Exercise directions →
Leaving the pictures aside, transcribe the data below exactly.

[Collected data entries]
◇ ◇ ◇ ◇ ◇ ◇ ◇

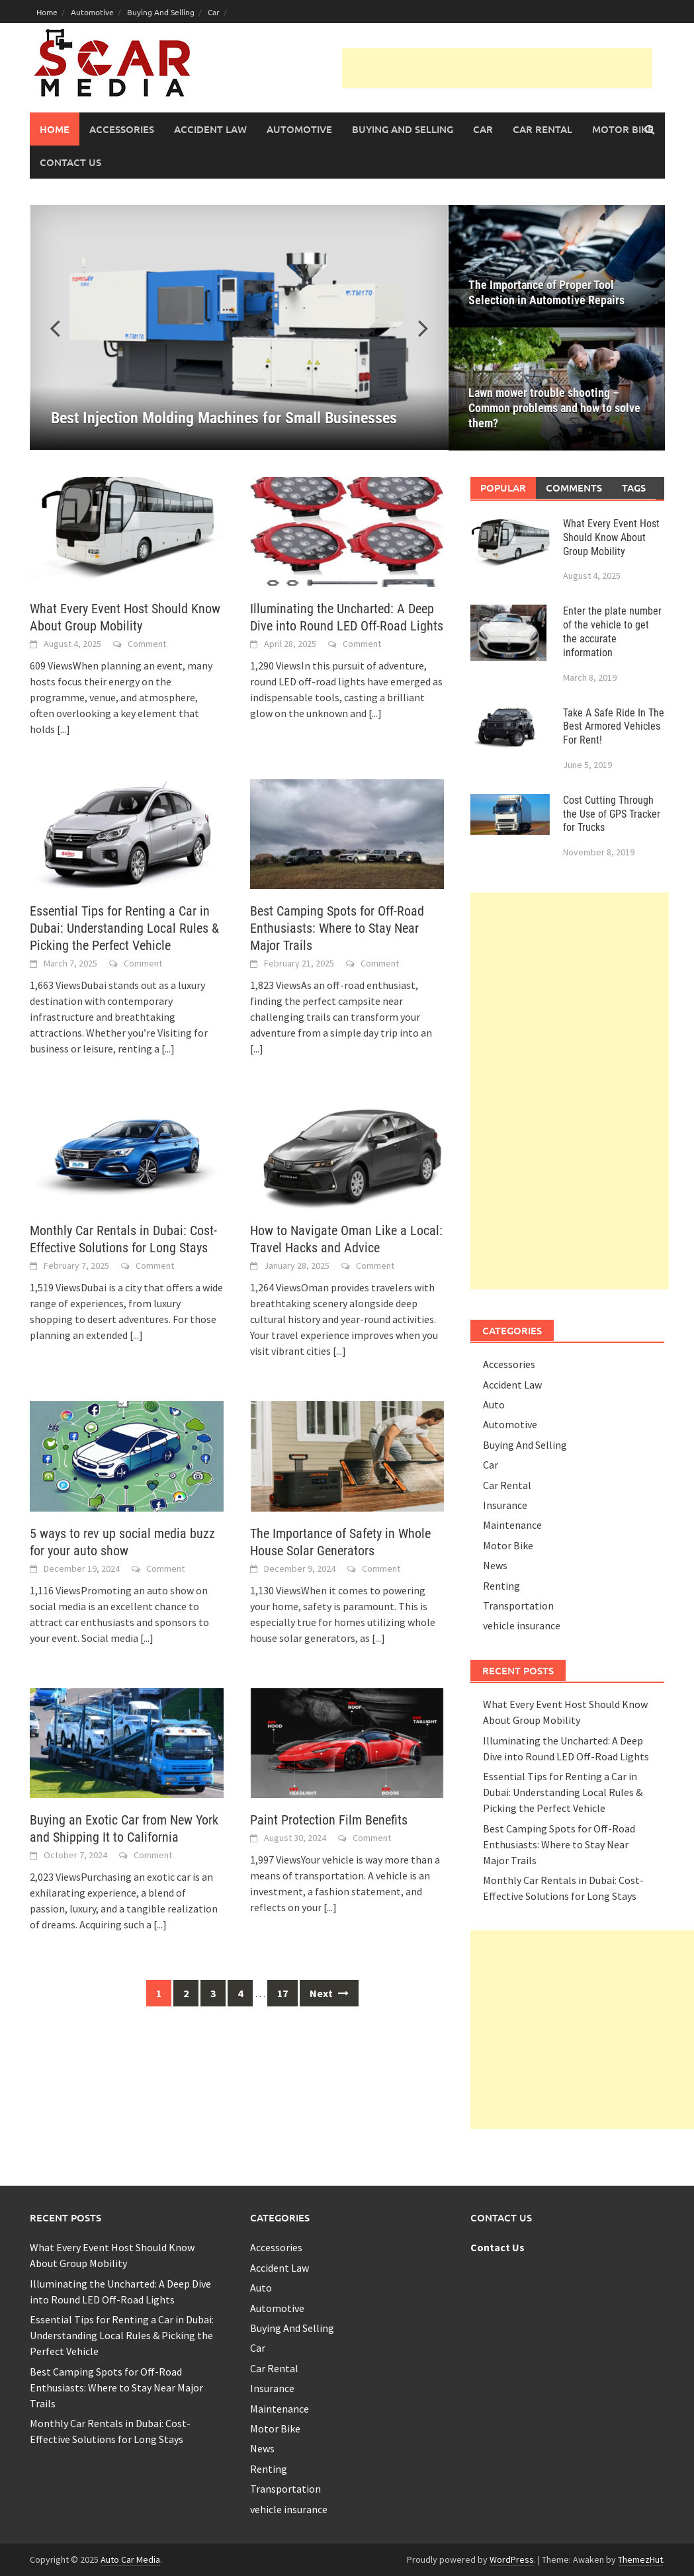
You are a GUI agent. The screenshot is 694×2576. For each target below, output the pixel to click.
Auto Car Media (130, 2559)
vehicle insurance (521, 1625)
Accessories (121, 129)
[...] (63, 729)
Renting (501, 1585)
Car (214, 12)
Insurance (505, 1505)
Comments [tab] (574, 487)
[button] (415, 327)
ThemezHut (640, 2559)
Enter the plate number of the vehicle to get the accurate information (612, 631)
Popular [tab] (503, 487)
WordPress (512, 2559)
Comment (147, 644)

◇ ◇ ◇ ◇ ◇ ◇ ◇

Solution to this exercise →
You are a GUI agent. The screenshot is 694×2576. For each target below, output the pixel to click.
Auto Car Media (130, 2559)
vehicle insurance (521, 1625)
Accessories (121, 129)
[...] (63, 729)
Renting (501, 1585)
Car (214, 12)
Insurance (505, 1505)
Comments [tab] (574, 487)
[button] (415, 327)
ThemezHut (640, 2559)
Enter the plate number of the vehicle to get the accurate information (612, 631)
Popular [tab] (503, 487)
WordPress (512, 2559)
Comment (147, 644)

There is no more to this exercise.